Севидов читал распоряжение штаба армии, и лицо его хмурилось. Складывая листок, сверху вниз посмотрел на Кореновского.

— Вот какие дела, Евдоким Егорович. Не пришлось нам вместе повоевать. Немцы рвутся к Багаевской и Раздорской. Мне приказано двумя полками прикрыть переправы. Полк Каргина и твои ополченцы остаются здесь. — Он снова обернулся к адъютанту: — Геннадий! Жми к Каргину! Объясни обстановку. В случае отступления пусть переправляются и отходят к Раздольной.

В комнату вбежал возбужденный Шалва. Чуб его прилип к мокрому лбу. Гимнастерка, брюки, сапоги были в коричневой пыли.

— Товарищ генерал, там никого нет.

— Дом цел?

— Нет.

— Сильно разрушен?

— Нет.

— Во всем доме — никого?

— Нет.

— Да ушла Дарья, Андрей Антонович, — проговорил Кореновский. — Наверняка ушла.

— Дай-то бог… Шалва, готовь машину, едем.

Оставшись вдвоем с комиссаром, генерал Севидов снова развернул план города, кивком головы подозвал Кореновского.

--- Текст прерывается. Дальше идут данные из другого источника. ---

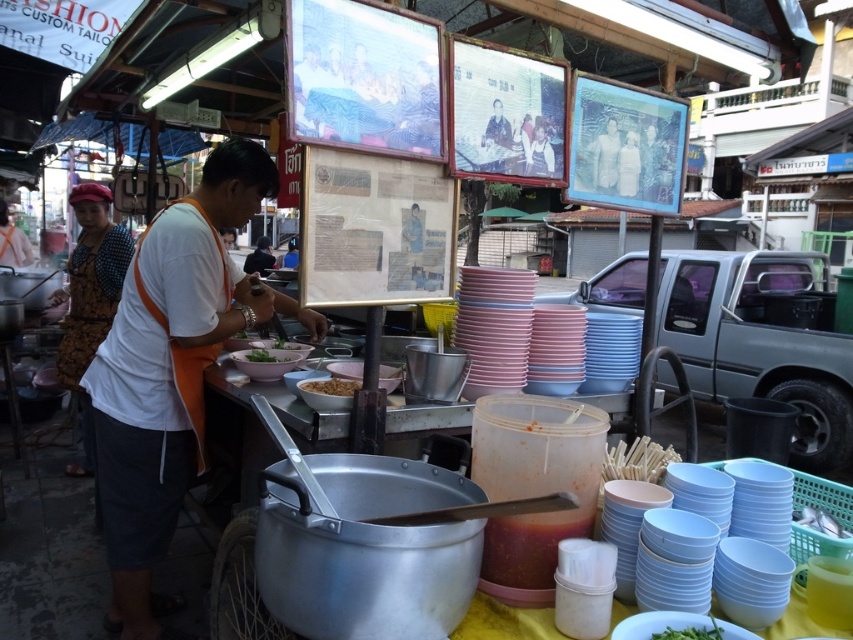 You are a customer standing at the food stall and want to grab the green matte vegetable at lower center. Considering your average arm length is 2.5 feet, can you reach it without moving closer?

The green matte vegetable at lower center is 4.56 feet away from the camera, which is further than your arm length of 2.5 feet. Therefore, you cannot reach it without moving closer.

You are a customer at the food stall and want to place your order. You notice two points marked on the stall layout. The first point is at coordinates point (706, 634) and the second is at point (276, 348). Which point is closer to you as you stand in front of the stall?

Point (706, 634) is in front of point (276, 348), so it is closer to you.

You are a customer at the food stall and want to point out the brown matte food at center to the vendor. Which direction should you look relative to the patterned fabric headscarf at left?

The patterned fabric headscarf at left is above the brown matte food at center, so you should look downward from the patterned fabric headscarf at left to locate the brown matte food at center. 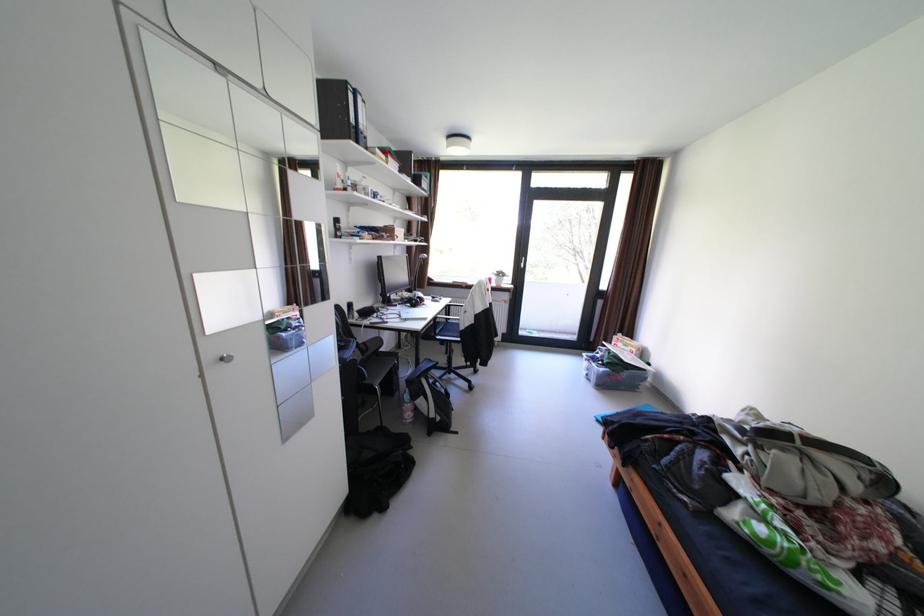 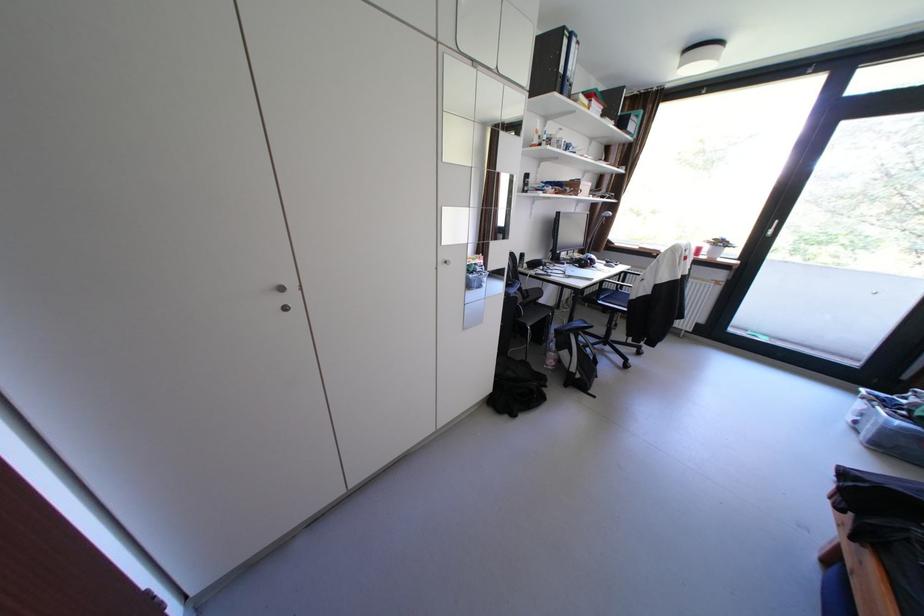 The point at (450, 323) is marked in the first image. Where is the corresponding point in the second image?

(617, 290) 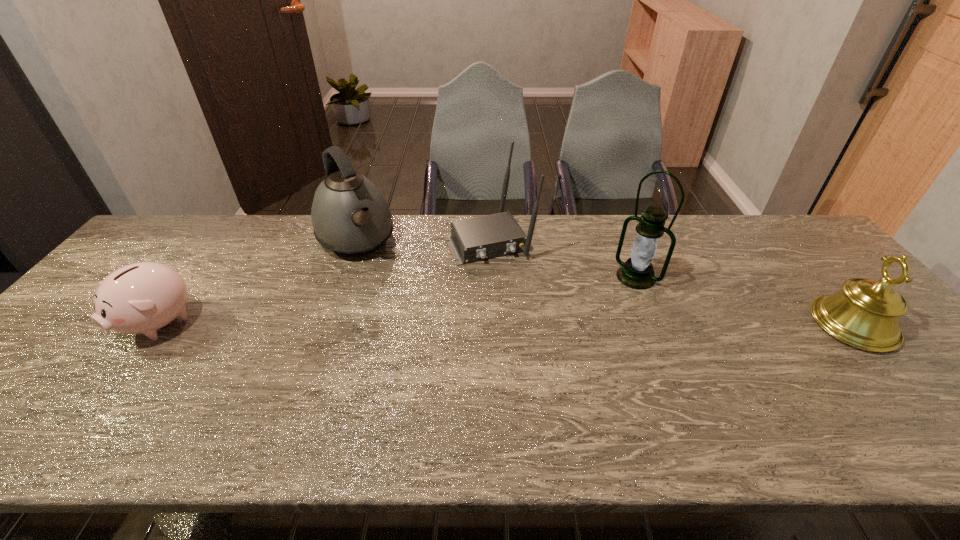 In order to click on object that is at the left edge in this screenshot , I will do `click(140, 298)`.

Locate an element on the screen. The height and width of the screenshot is (540, 960). object at the right edge is located at coordinates (865, 314).

This screenshot has height=540, width=960. In the image, there is a desktop. Find the location of `free space at the far edge`. free space at the far edge is located at coordinates (253, 251).

At what (x,y) coordinates should I click in order to perform the action: click on vacant position at the near edge of the desktop. Please return your answer as a coordinate pair (x, y). This screenshot has height=540, width=960. Looking at the image, I should click on (788, 397).

In the image, there is a desktop. Identify the location of vacant space at the far left corner. This screenshot has height=540, width=960. (160, 251).

Where is `free space at the far right corner`? This screenshot has height=540, width=960. free space at the far right corner is located at coordinates (790, 229).

I want to click on empty location between the second shortest object and the fourth object from left to right, so click(x=745, y=301).

Locate an element on the screen. free area in between the router and the kettle is located at coordinates (422, 241).

You are a GUI agent. You are given a task and a screenshot of the screen. Output one action in this format:
    pyautogui.click(x=<x>, y=<y>)
    Task: Click on the vacant region between the bell and the third object from left to right
    
    Given the screenshot: What is the action you would take?
    pyautogui.click(x=671, y=283)

Locate an element on the screen. unoccupied position between the third object from right to left and the second object from left to right is located at coordinates [422, 241]. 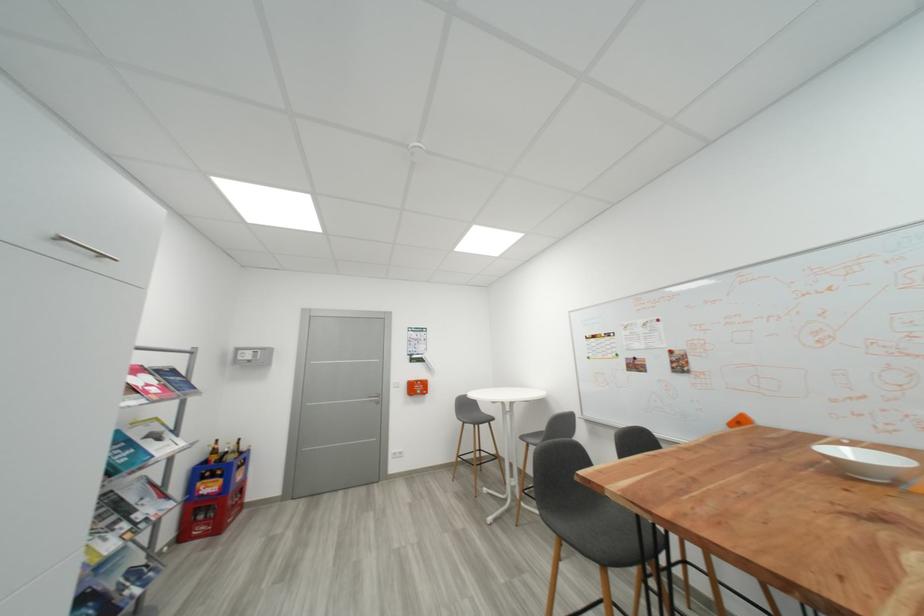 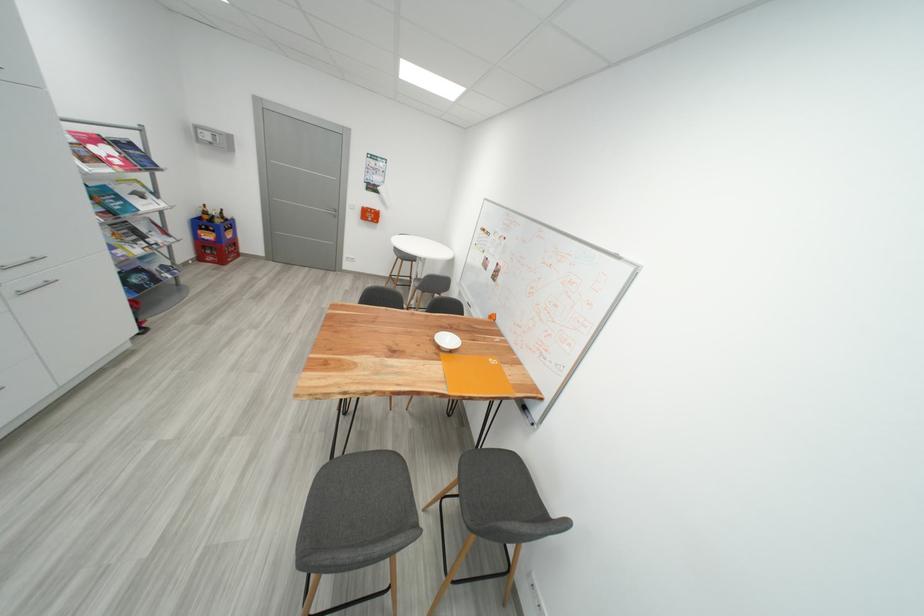 The point at (237, 459) is marked in the first image. Where is the corresponding point in the second image?

(225, 223) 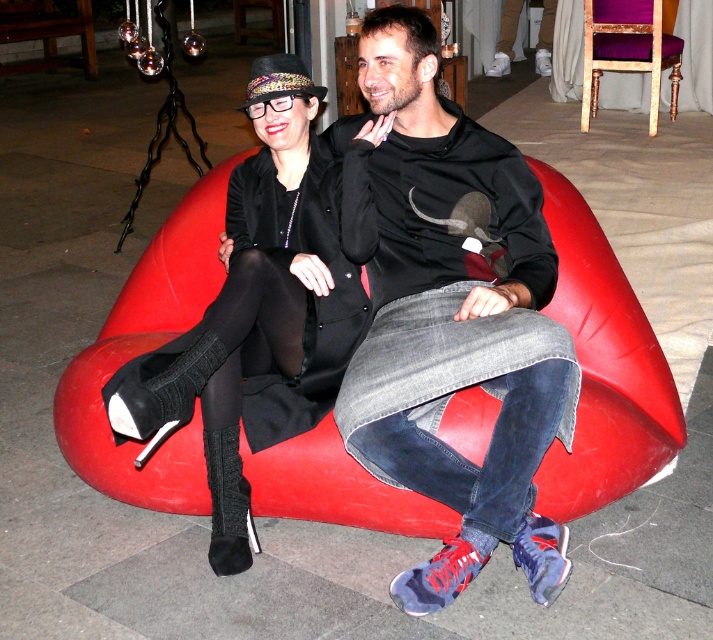 You are standing in the room where the two people are sitting on the red fabric bean bag at center. You want to place a small decorative pillow exactly at the point marked by the coordinates given. Is the point marked by point (602, 369) located on the red fabric bean bag at center?

Yes, the point (602, 369) is located on the red fabric bean bag at center as stated in the objects description.

You are standing at point 0.5, 0.8 in the image coordinate system. You want to move to the red fabric bean bag at center. In which direction should you move to reach it?

The red fabric bean bag at center is located at point (x=602, y=369). Since you are at (x=570, y=320), you need to move northeast to reach it because the bean bag is northeast of your current position.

— Видишь, Евдоким, генерал Хофер верен себе, пытается охватить город. Если ему это удастся — дело дрянь. А-а, черт подери! — Севидов швырнул на пол папиросу, пристукнул каблуком окурок. — Люди стоят насмерть, дерутся до последнего, а знаем наверняка, что придется отступать. Вот оставлю тебя, твоих ополченцев, полк Каргина оставляю. А что вы можете сделать? Лишь продержаться, пока я прикрою переправы. А дальше? Ох, Евдоким, выть хочется. Ну что ж, мне пора. За Доном держись в направлении к Раздольной.

— Ты веришь, что мы не пропустим их за Дон? — испытующе глядя в воспаленные глаза Севидова, спросил Кореновский.

Севидов, ожесточенно глотая дым, угрюмо молчал.

— Надо бы мне здесь остаться, — не дождавшись ответа, проговорил Кореновский, — обком не разрешил. Да и то верно, знают меня в городе как облупленного. А подлецов еще немало. По сорок первому году знаю, чудом тогда улизнул от гестаповцев.